1. Introduction
Conversion of a failed medial unicompartmental knee arthroplasty (UKA) to total knee arthroplasty (TKA) presents several technical challenges, such as implant removal, management of bone defects, restoration of alignment, and soft-tissue balancing. These cases often necessitate revision-type components with stems or augments, even in the absence of loosening or infection [
1,
2,
3,
4].
Advances in robotic-assisted TKA, including CT-based three-dimensional planning, real-time balance assessment, and precise bone preparation, offer new opportunities for a bone-preserving strategy in this setting [
5,
6,
7]. When applied within a functional alignment framework, 3D planning enables resections on healthy bone, optimizing fixation conditions and potentially allowing the use of cementless primary implants without augments or stems- an outcome less likely with conventional mechanical alignment.

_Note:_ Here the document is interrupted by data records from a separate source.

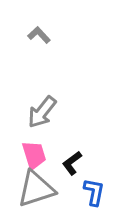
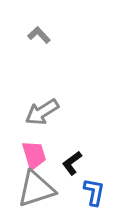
gray arrow: rotated 20 degrees clockwise
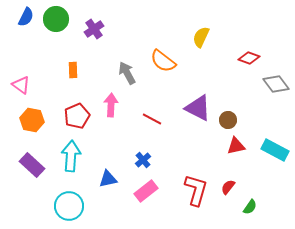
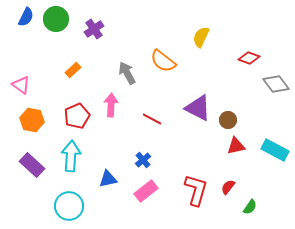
orange rectangle: rotated 49 degrees clockwise
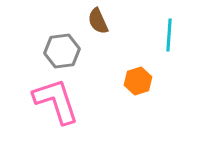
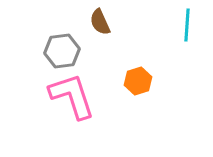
brown semicircle: moved 2 px right, 1 px down
cyan line: moved 18 px right, 10 px up
pink L-shape: moved 16 px right, 5 px up
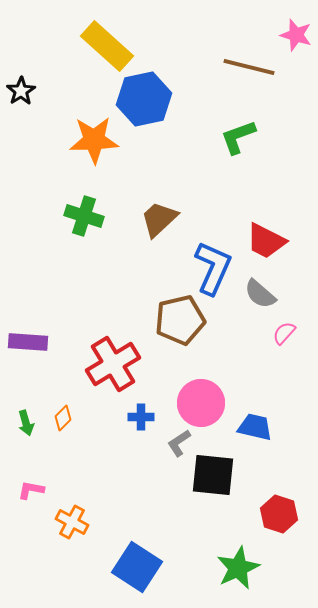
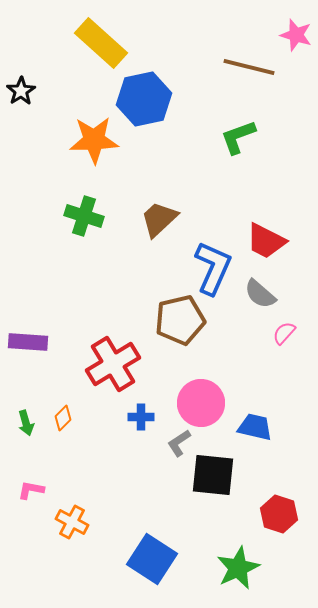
yellow rectangle: moved 6 px left, 3 px up
blue square: moved 15 px right, 8 px up
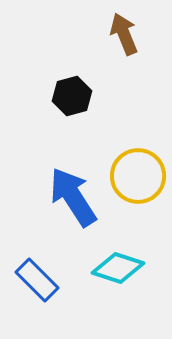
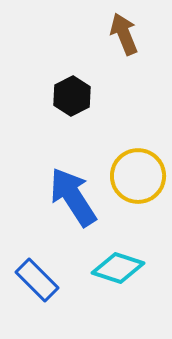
black hexagon: rotated 12 degrees counterclockwise
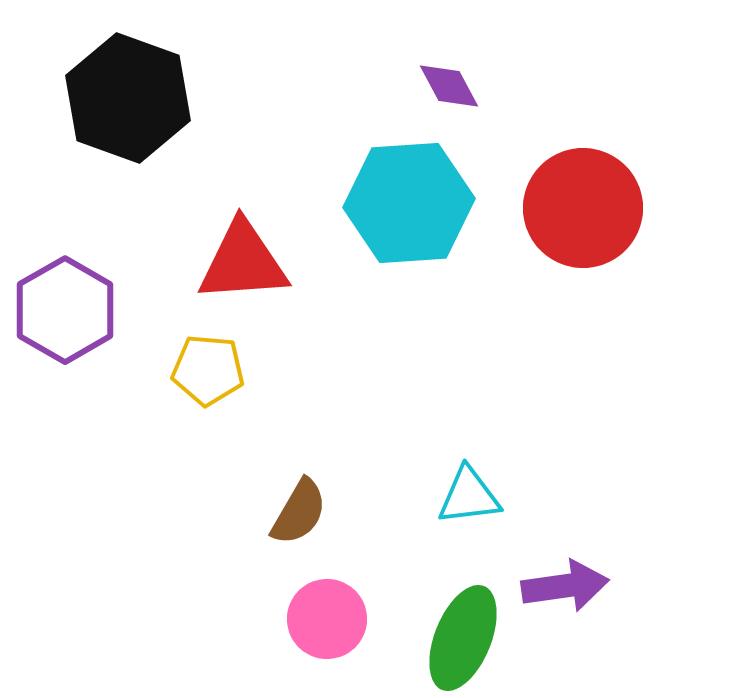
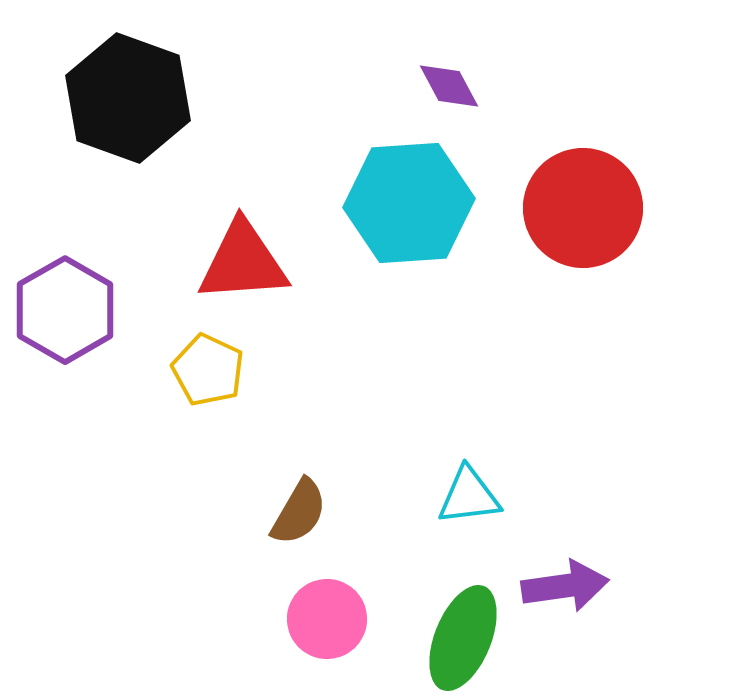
yellow pentagon: rotated 20 degrees clockwise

The present technical note describes a step-by-step workflow for robotic-assisted conversion of medial UKA to TKA using standard condylar-stabilized components without stems or augments. The approach was inspired by the work of Marchand’s group and refined through institutional experience in high-volume robotic-assisted TKA, leading us to adopt a functional alignment philosophy based on native bone morphology and physiological ligament balance [
8]. As highlighted by Shatrov et al., this alignment strategy may reduce the need for augments or ligament releases in appropriately selected cases [
9]. Nevertheless, its successful application requires a thorough understanding of robotic workflow and an appreciation of the learning curve associated with UKA-to-TKA conversion [
6,
10,
11].
To our knowledge, no previous technical note has detailed a robotic-assisted UKA-to-TKA conversion workflow that combines pre-explantation registration, functional alignment, and exclusive use of cementless primary components without stems or augments.
2. Surgical Technique
This protocol was developed to enable a bone-preserving UKA-to-TKA conversion workflow using advanced robotic assistance. The strategy emphasizes functional alignment, precise 3D preoperative planning, and dynamic intraoperative adjustment based on real-time kinematic and soft-tissue assessment, as described by recent reference techniques [
8,
9].
2.1. Pre-Operative Planning
Pre-operative planning begins with the acquisition of a standard protocol CT scan, imported into the Mako robotic software (Stryker, Mahwah, NJ, USA). No dedicated metal–artifact–reduction protocol is applied during CT acquisition. Artifact mitigation is performed during image processing, and residual artifacts from the in-situ UKA are explicitly considered during planning. Three-dimensional reconstruction allows precise assessment of bone stock, implant position, and soft-tissue envelope. The surgical objective is to restore functional alignment based on native bone morphology and physiological ligament tension. The plan is refined to maximize bone preservation and minimize the need for stems or augments. Target parameters include restoring the hip–knee–ankle angle within 175–180°, maintaining joint line height within ±2 mm, and achieving 1–2 mm of controlled laxity in terminal extension and 90° of flexion while avoiding mid-flexion instability.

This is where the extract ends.